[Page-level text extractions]
↓↓↓
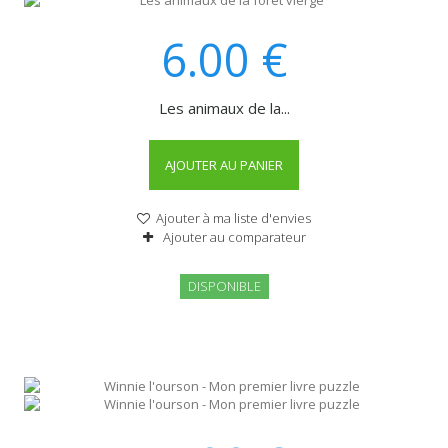
6.00
€
Les animaux de la...
AJOUTER AU PANIER
Ajouter à ma liste d'envies
Ajouter au comparateur
DISPONIBLE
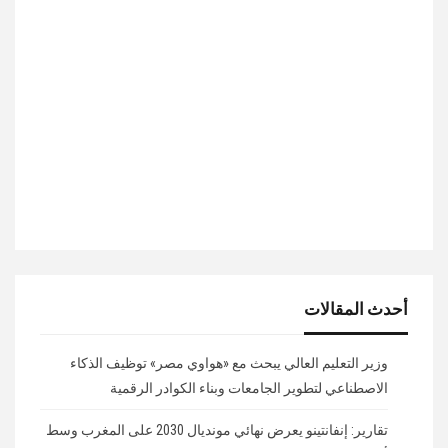
أحدث المقالات
وزير التعليم العالي يبحث مع «هواوي مصر» توظيف الذكاء
الاصطناعي لتطوير الجامعات وبناء الكوادر الرقمية
تقارير: إنفانتينو يعرض نهائي مونديال 2030 على المغرب وسط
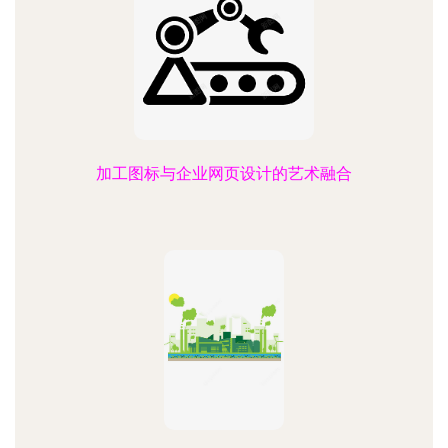
加工图标与企业网页设计的艺术融合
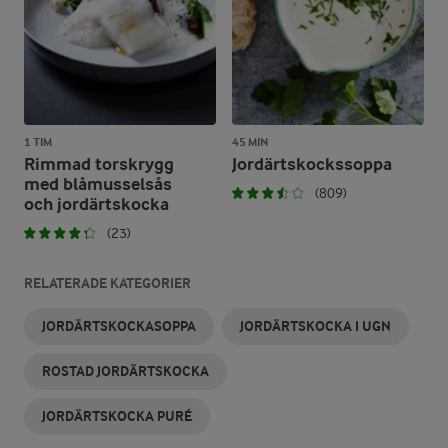
1 TIM
45 MIN
Rimmad torskrygg
Jordärtskockssoppa
med blåmusselsås
(809)
och jordärtskocka
(23)
RELATERADE KATEGORIER
JORDÄRTSKOCKASOPPA
JORDÄRTSKOCKA I UGN
ROSTAD JORDÄRTSKOCKA
JORDÄRTSKOCKA PURÉ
↑↑↑
**Exercise brief:** Each entry should be set down exactly, pictures excluded.

**Written response:**
6.00
€
Les animaux de la...
AJOUTER AU PANIER
Ajouter à ma liste d'envies
Ajouter au comparateur
DISPONIBLE
أحدث المقالات
وزير التعليم العالي يبحث مع «هواوي مصر» توظيف الذكاء
الاصطناعي لتطوير الجامعات وبناء الكوادر الرقمية
تقارير: إنفانتينو يعرض نهائي مونديال 2030 على المغرب وسط
加工图标与企业网页设计的艺术融合
1 TIM
45 MIN
Rimmad torskrygg
Jordärtskockssoppa
med blåmusselsås
(809)
och jordärtskocka
(23)
RELATERADE KATEGORIER
JORDÄRTSKOCKASOPPA
JORDÄRTSKOCKA I UGN
ROSTAD JORDÄRTSKOCKA
JORDÄRTSKOCKA PURÉ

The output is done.